Addiction to substances is linked to mental health issues.
Written by Neo Molefi on October 30, 2023
Written By: Tasha Siziba
October marks World Mental Health Month, and the Gauteng Department of Health (GDoH) is working to boost resources for mental health services. The intervention aims to enhance access and availability of mental health services in the province, following concerns raised by the South African
Depression and Anxiety Group (SADAG) on the current state of the country’s psychiatric facilities.
According to SADAG, the lack of public mental health facilities in the province have caused hospitals to overcrowd their psychiatric units. A person’s thoughts, perceptions, mood, or conduct can all be affected by mental disease symptoms, such as depression, anxiety disorders, and schizophrenia.
Speaking on behalf of the Gauteng Department of Health, Motalatale Modiba states that 206 acute mental beds are to be delivered across Gauteng hospitals by the end of the 2023/24 financial year.
These hospitals include Bertha Gxowa, South Rand, Tshwane District, Tembisa, Edenvale, Dr George Mukhari and Chris Hani Baragwanath Academic Hospitals.
He say’s currently the province has 1 896 acute mental health beds. The department held a two-day Mental Health Seminar in Boksburg on October 26 and 27, focusing on the theme “Mental Health is a Universal Human Right” Modiba emphasized the seminar’s goal to improve access to mental health services in the province by integrating care at all levels and utilizing necessary human resources.
“The GDoH is working with other stakeholders to apply universal preventive measures that reduce the risk of mental ill-health. This includes the promotion of social inclusion policies, support and direct investment for vulnerable groups and investment in communities and young people to reduce crime.”

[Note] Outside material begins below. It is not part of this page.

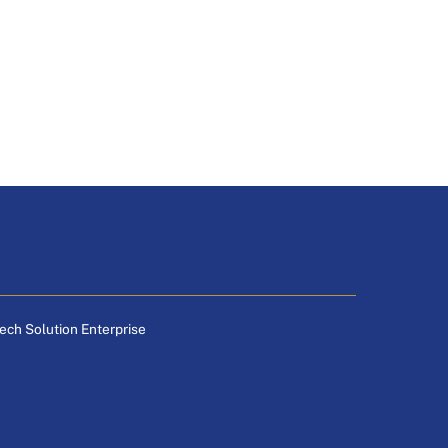
tech Solution Enterprise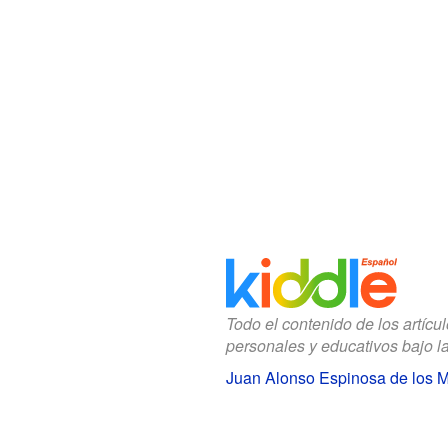
Todo el contenido de los artícu
personales y educativos bajo l
Juan Alonso Espinosa de los M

He further said, the socio-economic status of people and a rise in substance abuse attributed to their mental health issues. “Stigma and discrimination continue to be a barrier to social inclusion and access to the right to care.
There is also a need to support well-being interventions across the life course from pregnancy, birth, early childhood, early teens, adulthood to older adulthood and to improve the social determinants of health and address mental health stigma and discrimination.”
Moreover, The Gauteng College of Nursing is advocating for accreditation to address the shortage of mental health care practitioners and specialist nurses due to limited graduate output.